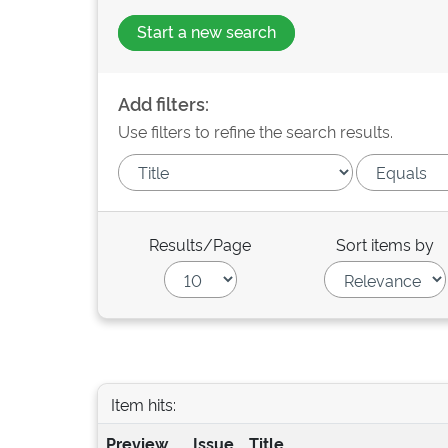
Start a new search
Add filters:
Use filters to refine the search results.
Results/Page
Sort items by
Item hits:
Preview
Issue
Title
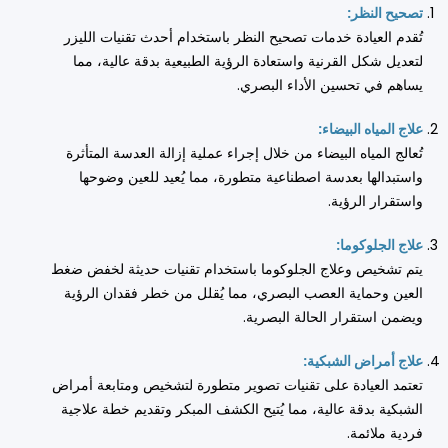
تصحيح النظر:
تُقدم العيادة خدمات تصحيح النظر باستخدام أحدث تقنيات الليزر
لتعديل شكل القرنية واستعادة الرؤية الطبيعية بدقة عالية، مما
يساهم في تحسين الأداء البصري.
علاج المياه البيضاء:
تُعالج المياه البيضاء من خلال إجراء عملية إزالة العدسة المتأثرة
واستبدالها بعدسة اصطناعية متطورة، مما يُعيد للعين وضوحها
واستقرار الرؤية.
علاج الجلوكوما:
يتم تشخيص وعلاج الجلوكوما باستخدام تقنيات حديثة لخفض ضغط
العين وحماية العصب البصري، مما يُقلل من خطر فقدان الرؤية
ويضمن استقرار الحالة البصرية.
علاج أمراض الشبكية:
تعتمد العيادة على تقنيات تصوير متطورة لتشخيص ومتابعة أمراض
الشبكية بدقة عالية، مما يُتيح الكشف المبكر وتقديم خطة علاجية
فردية ملائمة.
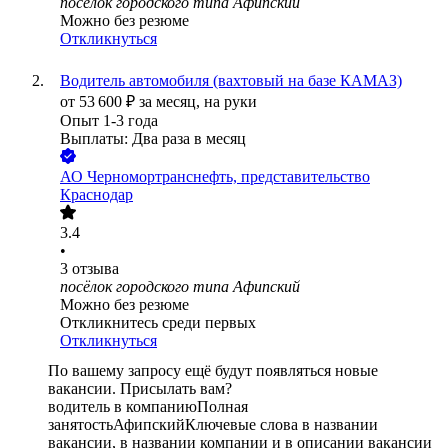
поселок городского типа Афипский
Можно без резюме
Откликнуться
Водитель автомобиля (вахтовый на базе КАМАЗ)
от
53 600
₽
за месяц,
на руки
Опыт 1-3 года
Выплаты: Два раза в месяц
АО
Черномортранснефть, представительство
Краснодар
3.4
•
3
отзыва
посёлок городского типа Афипский
Можно без резюме
Откликнитесь среди первых
Откликнуться
По вашему запросу ещё будут появляться новые
вакансии. Присылать вам?
водитель в компанию
Полная
занятость
Афипский
Ключевые слова в названии
вакансии, в названии компании и в описании вакансии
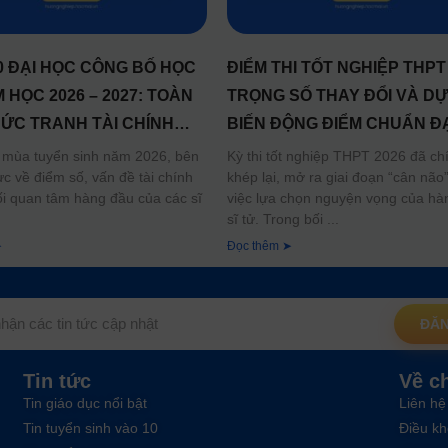
0 ĐẠI HỌC CÔNG BỐ HỌC
ĐIỂM THI TỐT NGHIỆP THPT 
 HỌC 2026 – 2027: TOÀN
TRỌNG SỐ THAY ĐỔI VÀ D
ỨC TRANH TÀI CHÍNH
BIẾN ĐỘNG ĐIỂM CHUẨN ĐẠ
 TỬ
HỌC
 mùa tuyển sinh năm 2026, bên
Kỳ thi tốt nghiệp THPT 2026 đã ch
ực về điểm số, vấn đề tài chính
khép lại, mở ra giai đoạn “cân não”
ối quan tâm hàng đầu của các sĩ
việc lựa chọn nguyện vọng của hàn
sĩ tử. Trong bối
➤
Đọc thêm ➤
ĐĂN
Tin tức
Về c
Tin giáo dục nổi bật
Liên hệ
Tin tuyển sinh vào 10
Điều kh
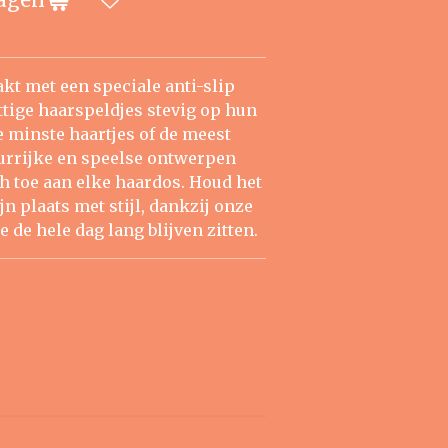
kt met een speciale anti-slip
ttige haarspeldjes stevig op hun
 de minste haartjes of de meest
eurrijke en speelse ontwerpen
h toe aan elke haardos. Houd het
ijn plaats met stijl, dankzij onze
e de hele dag lang blijven zitten.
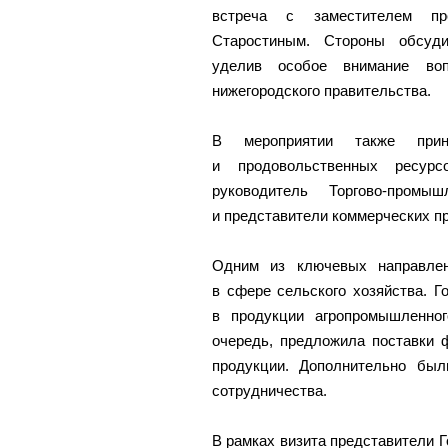
встреча с заместителем пр
Старостиным. Стороны обсуди
уделив особое внимание воп
нижегородского правительства.
В мероприятии также прин
и продовольственных ресурс
руководитель Торгово-пром
и представители коммерческих п
Одним из ключевых направлен
в сфере сельского хозяйства. Г
в продукции агропромышленно
очередь, предложила поставки 
продукции. Дополнительно были
сотрудничества.
В рамках визита представители Г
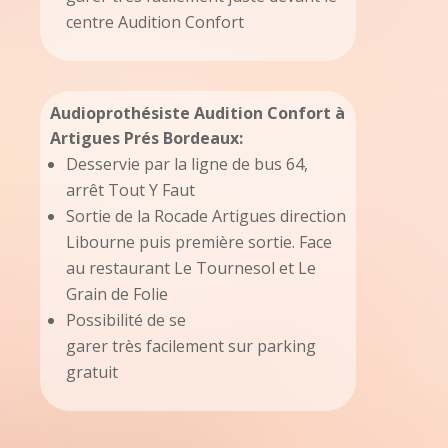
centre Audition Confort
Audioprothésiste Audition Confort à
Artigues Prés Bordeaux:
Desservie par la ligne de bus 64,
arrêt Tout Y Faut
Sortie de la Rocade Artigues direction
Libourne puis première sortie. Face
au restaurant Le Tournesol et Le
Grain de Folie
Possibilité de se
garer
très
facilement sur parking
gratuit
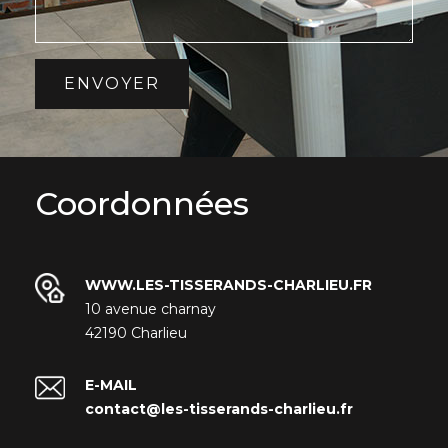
ENVOYER
Coordonnées
WWW.LES-TISSERANDS-CHARLIEU.FR
10 avenue charnay
42190 Charlieu
E-MAIL
contact@les-tisserands-charlieu.fr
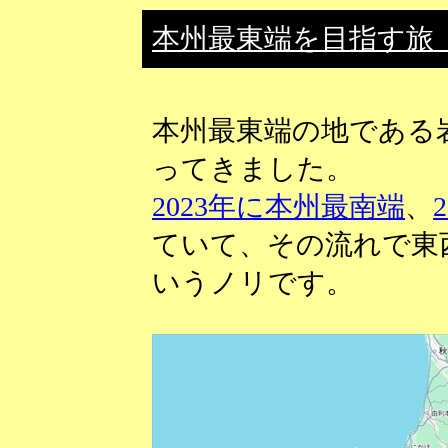
本州最東端を目指す旅（202
本州最東端の地である
ってきました。
2023年に本州最南端
、
ていて、その流れで東
いうノリです。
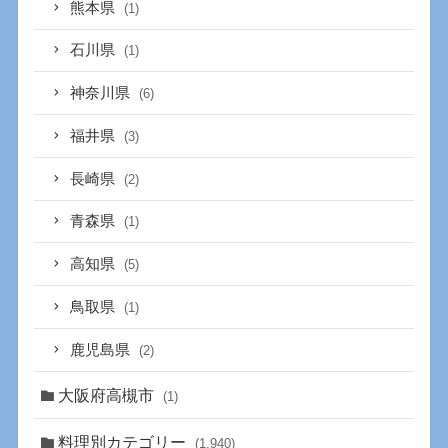
熊本県
(1)
石川県
(1)
神奈川県
(6)
福井県
(3)
長崎県
(2)
青森県
(1)
高知県
(5)
鳥取県
(1)
鹿児島県
(2)
大阪府高槻市
(1)
料理別カテゴリー
(1,940)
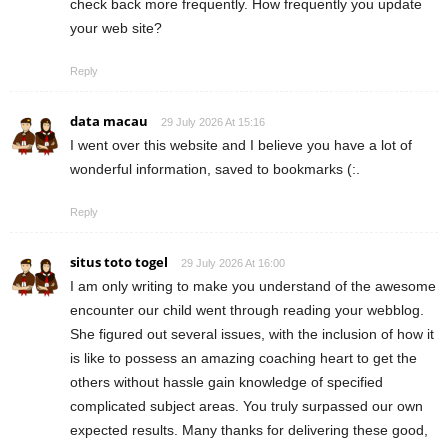
check back more frequently. How frequently you update
your web site?
Reply
data macau
29 July 2026 At 15:16
I went over this website and I believe you have a lot of
wonderful information, saved to bookmarks (:.
Reply
situs toto togel
29 July 2026 At 16:00
I am only writing to make you understand of the awesome
encounter our child went through reading your webblog.
She figured out several issues, with the inclusion of how it
is like to possess an amazing coaching heart to get the
others without hassle gain knowledge of specified
complicated subject areas. You truly surpassed our own
expected results. Many thanks for delivering these good,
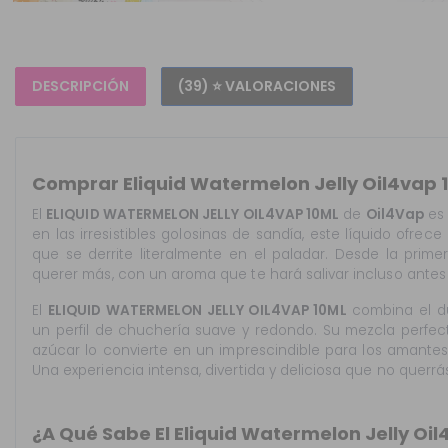
DESCRIPCIÓN
(39) ⭐ VALORACIONES
Comprar Eliquid Watermelon Jelly Oil4vap 
El
ELIQUID WATERMELON JELLY OIL4VAP 10ML
de
Oil4Vap
es 
en las irresistibles golosinas de sandía, este líquido ofrec
que se derrite literalmente en el paladar. Desde la prim
querer más, con un aroma que te hará salivar incluso antes
El
ELIQUID WATERMELON JELLY OIL4VAP 10ML
combina el du
un perfil de chuchería suave y redondo. Su mezcla perfec
azúcar lo convierte en un imprescindible para los amantes d
Una experiencia intensa, divertida y deliciosa que no querrás
¿A Qué Sabe El Eliquid Watermelon Jelly Oi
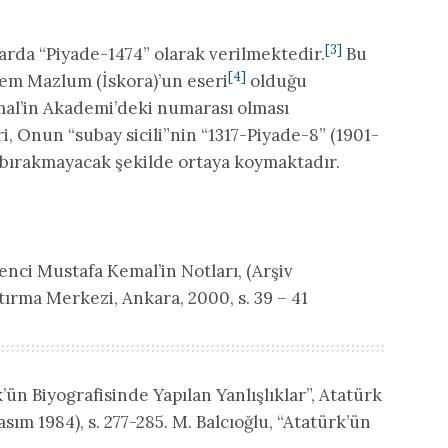
[3]
larda “Piyade-1474” olarak verilmektedir.
Bu
[4]
rem Mazlum (İskora)’un eseri
olduğu
al’in Akademi’deki numarası olması
i, Onun “subay sicili”nin “1317-Piyade-8” (1901-
 bırakmayacak şekilde ortaya koymaktadır.
enci Mustafa Kemal’in Notları, (Arşiv
tırma Merkezi, Ankara, 2000, s. 39 – 41
’ün Biyografisinde Yapılan Yanlışlıklar”, Atatürk
Kasım 1984), s. 277-285. M. Balcıoğlu, “Atatürk’ün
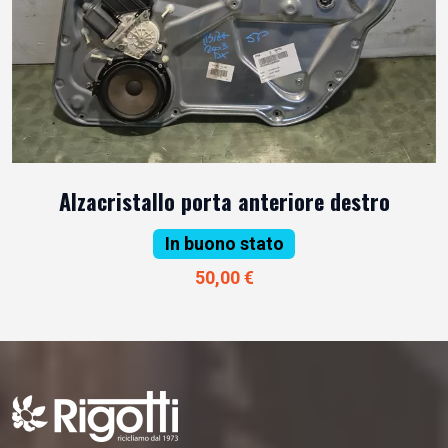
Alzacristallo porta anteriore destro
In buono stato
50,00 €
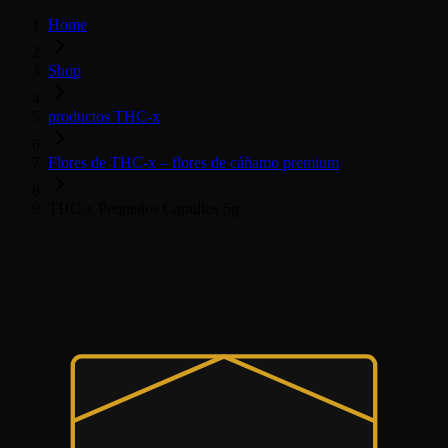
Home
Shop
productos THC-x
Flores de THC-x – flores de cáñamo premium
THC-x Pequeños Capullos 5g
THC-x květy
Všechny THC-x produkty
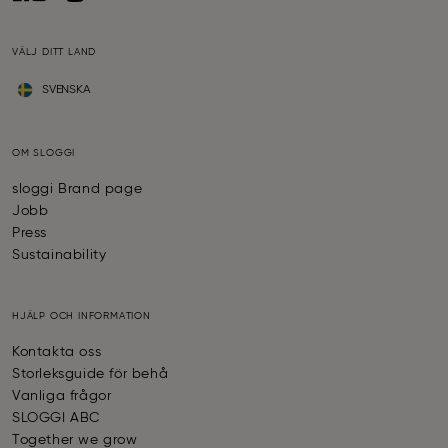
VÄLJ DITT LAND
SVENSKA
OM SLOGGI
sloggi Brand page
Jobb
Press
Sustainability
HJÄLP OCH INFORMATION
Kontakta oss
Storleksguide för behå
Vanliga frågor
SLOGGI ABC
Together we grow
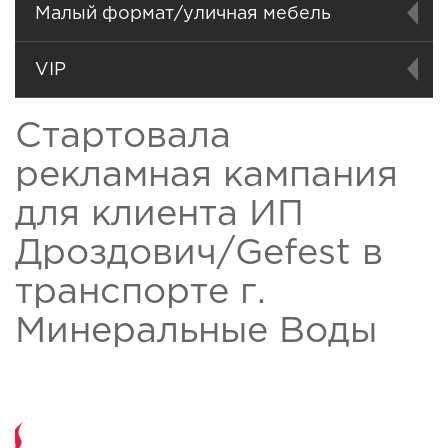
Малый формат/уличная мебель
VIP
Стартовала
рекламная кампания
для клиента ИП
Дроздович/Gefest в
транспорте г.
Минеральные Воды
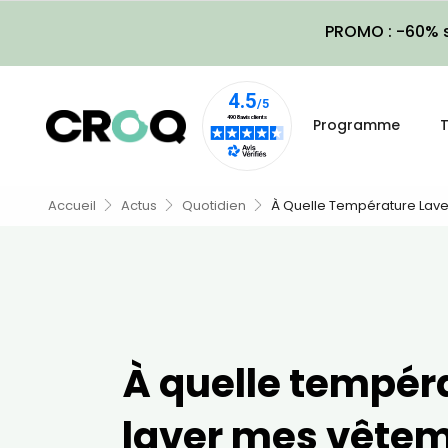
PROMO : -60% s
Programme
T
Accueil
Actus
Quotidien
À Quelle Température Lav
À quelle tempér
laver mes vêtem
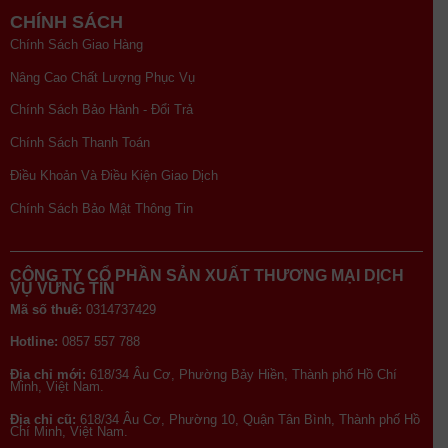
CHÍNH SÁCH
Chính Sách Giao Hàng
Nâng Cao Chất Lượng Phục Vụ
Chính Sách Bảo Hành - Đổi Trả
Chính Sách Thanh Toán
Điều Khoản Và Điều Kiện Giao Dịch
Chính Sách Bảo Mật Thông Tin
CÔNG TY CỔ PHẦN SẢN XUẤT THƯƠNG MẠI DỊCH
VỤ VỮNG TÍN
Mã số thuế:
0314737429
Hotline:
0857 557 788
Địa chỉ mới:
618/34 Âu Cơ, Phường Bảy Hiền, Thành phố Hồ Chí
Minh, Việt Nam.
Địa chỉ cũ:
618/34 Âu Cơ, Phường 10, Quận Tân Bình, Thành phố Hồ
Chí Minh, Việt Nam.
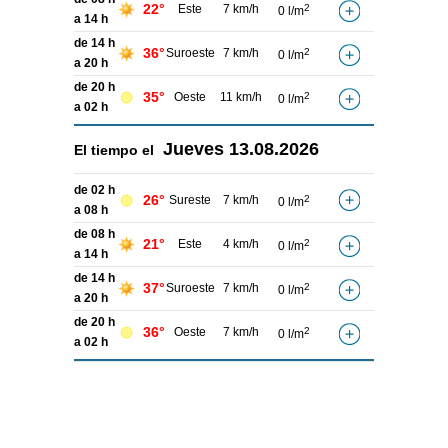
22°
Este
7 km/h
2
0 l/m
a 14 h
de 14 h
36°
Suroeste
7 km/h
2
0 l/m
a 20 h
de 20 h
35°
Oeste
11 km/h
2
0 l/m
a 02 h
Jueves
13.08.2026
El tiempo el
de 02 h
26°
Sureste
7 km/h
2
0 l/m
a 08 h
de 08 h
21°
Este
4 km/h
2
0 l/m
a 14 h
de 14 h
37°
Suroeste
7 km/h
2
0 l/m
a 20 h
de 20 h
36°
Oeste
7 km/h
2
0 l/m
a 02 h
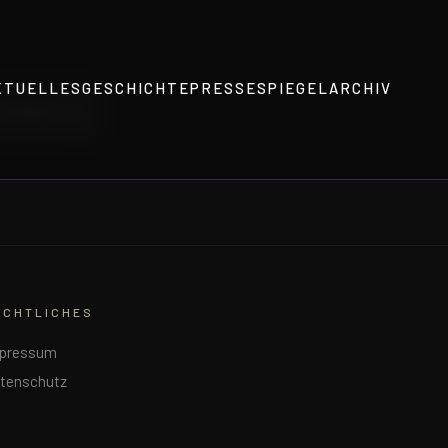
2002
KTUELLES
GESCHICHTE
PRESSESPIEGEL
ARCHIV
ECHTLICHES
pressum
tenschutz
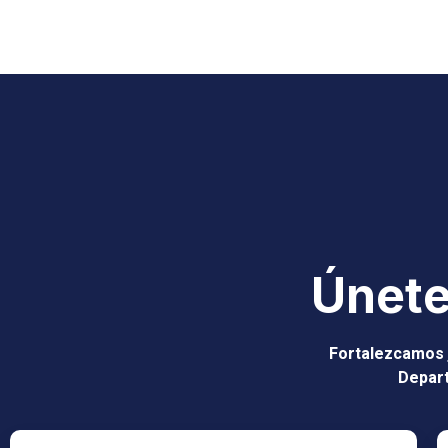
Únete
Fortalezcamos 
Depar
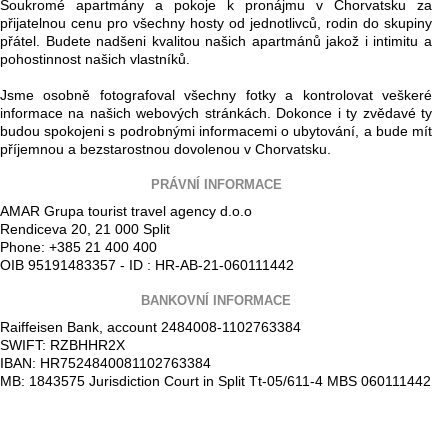
Soukromé apartmány a pokoje k pronájmu v Chorvatsku za
přijatelnou cenu pro všechny hosty od jednotlivců, rodin do skupiny
přátel. Budete nadšeni kvalitou našich apartmánů jakož i intimitu a
pohostinnost našich vlastníků.
Jsme osobně fotografoval všechny fotky a kontrolovat veškeré
informace na našich webových stránkách. Dokonce i ty zvědavé ty
budou spokojeni s podrobnými informacemi o ubytování, a bude mít
příjemnou a bezstarostnou dovolenou v Chorvatsku.
PRÁVNÍ INFORMACE
AMAR Grupa tourist travel agency d.o.o
Rendiceva 20, 21 000 Split
Phone: +385 21 400 400
OIB 95191483357 - ID : HR-AB-21-060111442
BANKOVNÍ INFORMACE
Raiffeisen Bank, account 2484008-1102763384
SWIFT: RZBHHR2X
IBAN: HR7524840081102763384
MB: 1843575 Jurisdiction Court in Split Tt-05/611-4 MBS 060111442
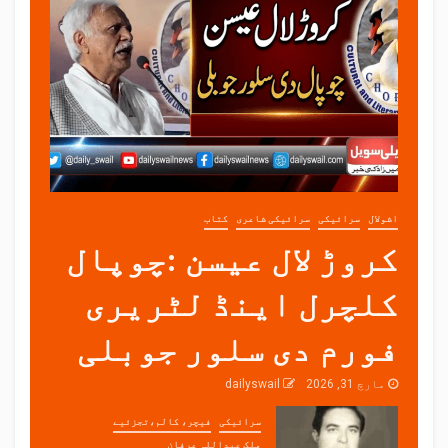
اشولال
سرائیکی
سرائیکی شاعری
کتاب
کروڑ لال عیسن :چوپال
کلچرل اینڈ لٹریری
فورم دی سلور جوبلی
مارچ 31, 2026
dailyswail
سرائیکی
فیچر، کالم،تجزئیے
ملک عبداللہ عرفان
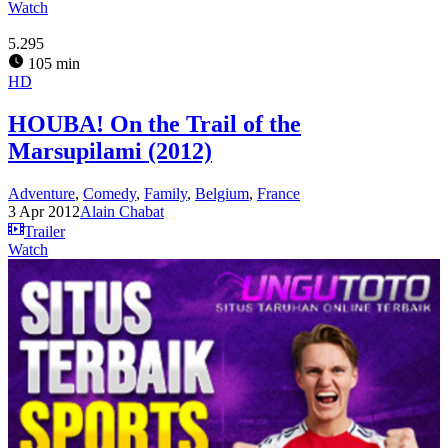
Watch
5.295
105 min
HD
HOUBA! On the Trail of the
Marsupilami (2012)
Adventure
,
Comedy
,
Family
,
Belgium
,
France
3 Apr 2012
Alain Chabat
Trailer
Watch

..........

§ **ASSIGNED TASK**:
Print, from the entries above, the line with "يتم تشخيص وعلاج", the line with "فردية ملائمة." and all lines between them, exactly and with nothing else.

§ **COMPLETED TASK**:
يتم تشخيص وعلاج الجلوكوما باستخدام تقنيات حديثة لخفض ضغط
العين وحماية العصب البصري، مما يُقلل من خطر فقدان الرؤية
ويضمن استقرار الحالة البصرية.
علاج أمراض الشبكية:
تعتمد العيادة على تقنيات تصوير متطورة لتشخيص ومتابعة أمراض
الشبكية بدقة عالية، مما يُتيح الكشف المبكر وتقديم خطة علاجية
فردية ملائمة.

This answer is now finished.